- First tankōbon volume cover

ラジエーションハウス (Rajiēshon Hausu)
- Genre: Medical drama
- Written by: Tomohiro Yokomaku
- Illustrated by: Taishi Mori
- Published by: Shueisha
- Magazine: Grand Jump
- Original run: October 21, 2015 – present
- Volumes: 20
- Directed by: Masayuki Suzuki
- Written by: Haruka Ōkita; Yu Murakami; Tatsuya Kanazawa; Tomohiro Yokomaku;
- Music by: Takayuki Hattori
- Studio: Fuji TV
- Original network: Fuji TV
- Original run: April 8, 2019 – December 13, 2021
- Episodes: 22
- Directed by: Masayuki Suzuki
- Written by: Haruka Ōkita
- Music by: Takayuki Hattori
- Released: April 29, 2022
- Anime and manga portal

= Radiation House =

Japanese manga series

Radiation House (ラジエーションハウス, Rajiēshon Hausu) is a Japanese manga series written by Tomohiro Yokomaku and illustrated by Taishi Mori. It has been serialized in Shueisha's seinen manga magazine Grand Jump since October 2015. A two-season television drama adaptation, consisting of 11 episodes each, was broadcast on Fuji TV from April 2019 to December 2021. A live-action film premiered in April 2022.

== Plot ==
Iori Igarashi is a talented but socially awkward medical radiographer. He is given a chance to work at a hospital run by his childhood friend, An Amakasu. However, An does not seem to remember him, let alone recognize him. Nonetheless, Iori won't allow his personal feelings to get in the way of his work. He will continue to do his job to help his patients and the hospital staff.

==Media==
===Manga===
Written by Tomohiro Yokomaku and illustrated by Taishi Mori, Radiation House started in Shueisha's seinen manga magazine Grand Jump on October 21, 2015. In February 2023, it was announced that the manga would enter on hiatus due to Mori's poor health; it resumed on April 19 of the same year. Shueisha has collected its chapters into individual tankōbon volumes.
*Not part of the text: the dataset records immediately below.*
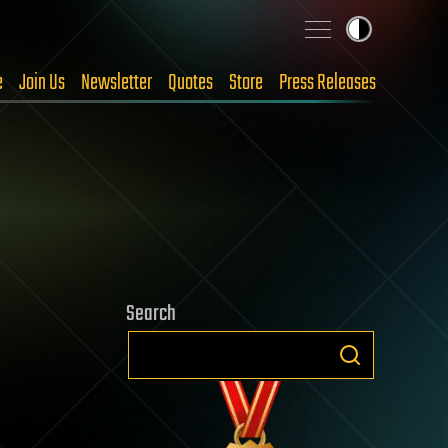
e
Join Us
Newsletter
Quotes
Store
Press Releases
Search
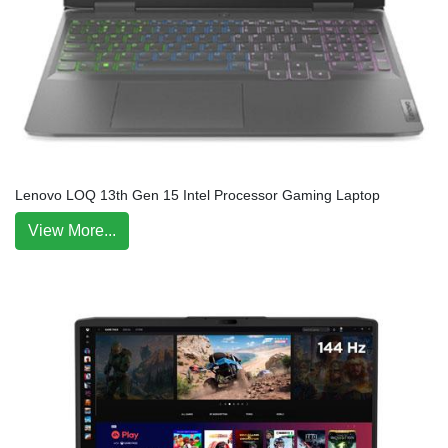
Lenovo LOQ 13th Gen 15 Intel Processor Gaming Laptop
View More...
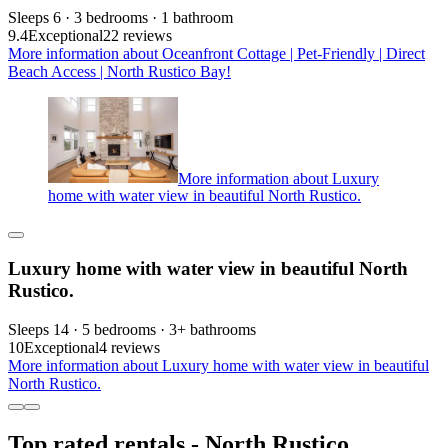
Sleeps 6 · 3 bedrooms · 1 bathroom
9.4
Exceptional
22 reviews
More information about Oceanfront Cottage | Pet-Friendly | Direct
Beach Access | North Rustico Bay!
More information about Luxury
home with water view in beautiful North Rustico.
Luxury home with water view in beautiful North
Rustico.
Sleeps 14 · 5 bedrooms · 3+ bathrooms
10
Exceptional
4 reviews
More information about Luxury home with water view in beautiful
North Rustico.
Top rated rentals - North Rustico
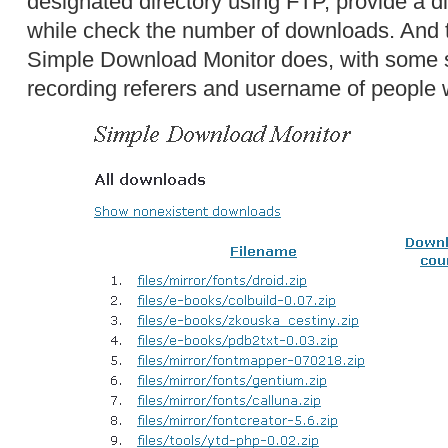
designated directory using FTP, provide a dir
while check the number of downloads. And t
Simple Download Monitor does, with some sl
recording referers and username of people 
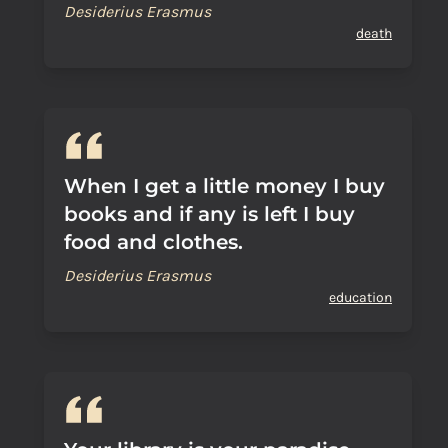
Desiderius Erasmus
death
When I get a little money I buy
books and if any is left I buy
food and clothes.
Desiderius Erasmus
education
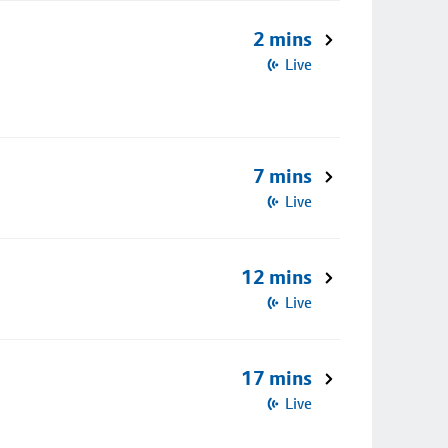
2 mins
Live
7 mins
Live
12 mins
Live
17 mins
Live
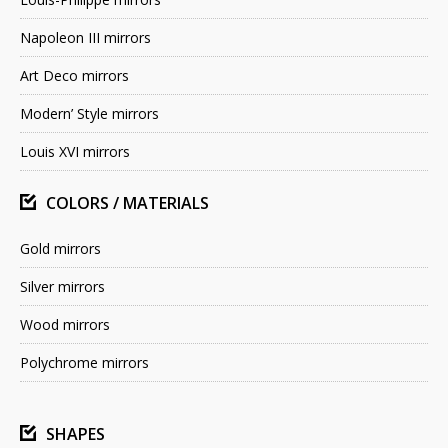
Napoleon III mirrors
Art Deco mirrors
Modern’ Style mirrors
Louis XVI mirrors
COLORS / MATERIALS
Gold mirrors
Silver mirrors
Wood mirrors
Polychrome mirrors
SHAPES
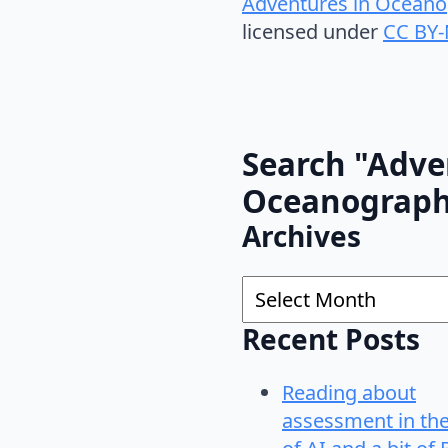
Adventures in Oceano
licensed under
CC BY-
Search "Adve
Oceanograp
Archives
Archives
Recent Posts
Reading about
assessment in th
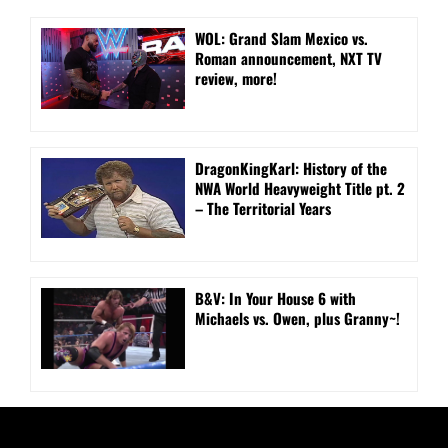
WOL: Grand Slam Mexico vs.
Roman announcement, NXT TV
review, more!
DragonKingKarl: History of the
NWA World Heavyweight Title pt. 2
– The Territorial Years
B&V: In Your House 6 with
Michaels vs. Owen, plus Granny~!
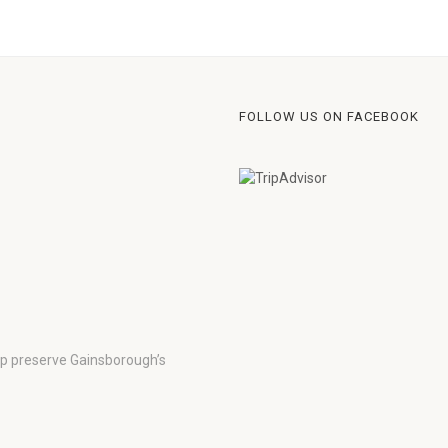
FOLLOW US ON FACEBOOK
lp preserve Gainsborough’s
The first volume was released on June 17, 2016. As of April 17, 2026, 20 volumes have been released.

====Volumes====

| No. | Release date | ISBN |
|---|---|---|
| 1 | June 17, 2016 | 978-4-08-890465-8 |
| 2 | October 19, 2016 | 978-4-08-890516-7 |
| 3 | March 17, 2017 | 978-4-08-890621-8 |
| 4 | August 18, 2017 | 978-4-08-890737-6 |
| 5 | January 19, 2018 | 978-4-08-890851-9 |
| 6 | July 19, 2018 | 978-4-08-891081-9 |
| 7 | March 19, 2019 | 978-4-08-891160-1 |
| 8 | June 19, 2019 | 978-4-08-891305-6 |
| 9 | January 17, 2020 | 978-4-08-891472-5 |
| 10 | December 18, 2020 | 978-4-08-891744-3 |
| 11 | September 17, 2021 | 978-4-08-892042-9 |
| 12 | December 17, 2021 | 978-4-08-892179-2 |
| 13 | July 19, 2022 | 978-4-08-892385-7 |
| 14 | February 17, 2023 | 978-4-08-892611-7 |
| 15 | September 19, 2023 | 978-4-08-892807-4 |
| 16 | May 17, 2024 | 978-4-08-893243-9 |
| 17 | November 19, 2024 | 978-4-08-893453-2 |
| 18 | May 19, 2025 | 978-4-08-893673-4 |
| 19 | November 19, 2025 | 978-4-08-893887-5 |
| 20 | April 17, 2026 | 978-4-08-894170-7 |
| 21 | November 18, 2026 | 978-4-08-894416-6 |

===Drama===
An eleven-episode television drama adaptation was broadcast on Fuji TV from April 8 to June 17, 2019. A second season was broadcast from October 4 to December 13, 2021.

===Live-action film===
In December 2021, it was announced that a live-action film adaptation, featuring the same cast from the drama, premiered on April 29, 2022.